Requirement: Please count how many lines in the entries below contain "Grigoriy" and reply with the figure alone.

==== Entries supplied

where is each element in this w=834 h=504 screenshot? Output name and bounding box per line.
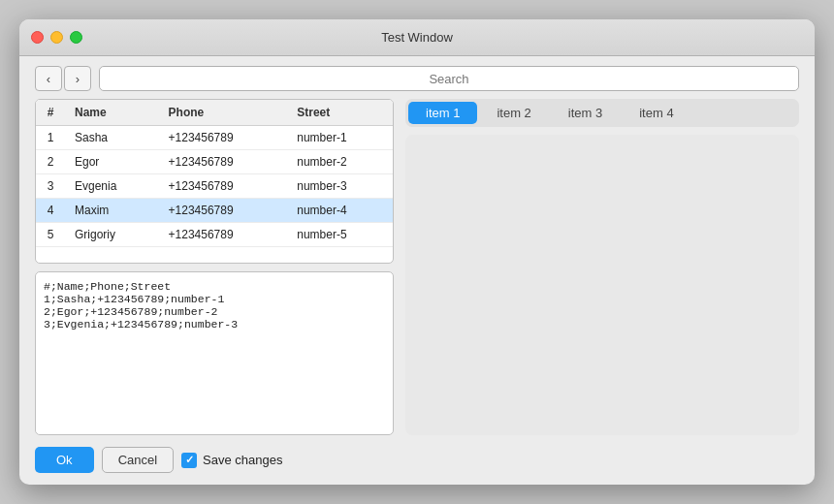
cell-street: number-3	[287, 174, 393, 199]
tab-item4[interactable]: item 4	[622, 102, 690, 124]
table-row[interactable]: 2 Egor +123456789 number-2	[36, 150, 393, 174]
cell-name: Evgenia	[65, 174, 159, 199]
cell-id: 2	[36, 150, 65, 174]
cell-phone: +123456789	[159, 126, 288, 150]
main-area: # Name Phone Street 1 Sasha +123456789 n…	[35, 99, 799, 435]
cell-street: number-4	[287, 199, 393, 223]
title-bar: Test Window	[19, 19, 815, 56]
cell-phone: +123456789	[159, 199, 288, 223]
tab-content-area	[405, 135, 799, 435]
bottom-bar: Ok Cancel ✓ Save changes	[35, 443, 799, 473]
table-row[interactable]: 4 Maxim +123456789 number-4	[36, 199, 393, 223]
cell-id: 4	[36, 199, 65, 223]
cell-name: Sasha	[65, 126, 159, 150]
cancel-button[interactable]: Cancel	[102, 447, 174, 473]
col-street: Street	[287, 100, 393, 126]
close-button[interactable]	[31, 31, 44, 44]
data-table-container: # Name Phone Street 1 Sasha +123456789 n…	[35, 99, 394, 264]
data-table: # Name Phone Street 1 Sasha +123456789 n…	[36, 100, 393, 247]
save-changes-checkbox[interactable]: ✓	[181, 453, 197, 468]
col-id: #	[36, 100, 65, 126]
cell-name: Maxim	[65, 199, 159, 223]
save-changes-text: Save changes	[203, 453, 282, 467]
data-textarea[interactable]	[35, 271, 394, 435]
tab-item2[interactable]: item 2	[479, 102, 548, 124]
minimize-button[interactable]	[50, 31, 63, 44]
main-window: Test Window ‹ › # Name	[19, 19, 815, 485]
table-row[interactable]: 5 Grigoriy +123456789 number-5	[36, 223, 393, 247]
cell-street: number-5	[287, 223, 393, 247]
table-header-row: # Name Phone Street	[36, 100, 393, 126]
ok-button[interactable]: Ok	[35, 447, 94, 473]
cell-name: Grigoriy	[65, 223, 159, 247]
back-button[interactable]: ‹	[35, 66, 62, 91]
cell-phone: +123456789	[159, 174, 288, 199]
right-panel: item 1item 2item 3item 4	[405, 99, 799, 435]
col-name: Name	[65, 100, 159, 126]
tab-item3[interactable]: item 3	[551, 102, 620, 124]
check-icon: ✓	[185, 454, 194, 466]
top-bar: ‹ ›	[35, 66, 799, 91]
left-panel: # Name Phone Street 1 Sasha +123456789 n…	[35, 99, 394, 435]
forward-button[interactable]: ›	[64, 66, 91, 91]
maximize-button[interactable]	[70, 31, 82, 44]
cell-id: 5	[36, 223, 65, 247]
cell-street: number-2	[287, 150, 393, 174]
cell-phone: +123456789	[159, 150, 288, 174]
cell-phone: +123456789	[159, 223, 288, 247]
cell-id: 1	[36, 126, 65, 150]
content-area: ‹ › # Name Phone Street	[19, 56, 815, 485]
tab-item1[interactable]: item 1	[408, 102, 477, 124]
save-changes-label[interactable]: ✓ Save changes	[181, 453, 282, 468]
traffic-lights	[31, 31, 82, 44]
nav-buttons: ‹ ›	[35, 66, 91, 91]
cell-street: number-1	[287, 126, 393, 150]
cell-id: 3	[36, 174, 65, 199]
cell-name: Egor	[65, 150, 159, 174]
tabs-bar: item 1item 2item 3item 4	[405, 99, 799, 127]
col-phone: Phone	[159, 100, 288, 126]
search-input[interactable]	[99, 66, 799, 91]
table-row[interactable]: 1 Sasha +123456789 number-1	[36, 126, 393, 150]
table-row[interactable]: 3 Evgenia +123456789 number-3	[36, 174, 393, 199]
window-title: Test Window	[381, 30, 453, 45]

========

Output below: 2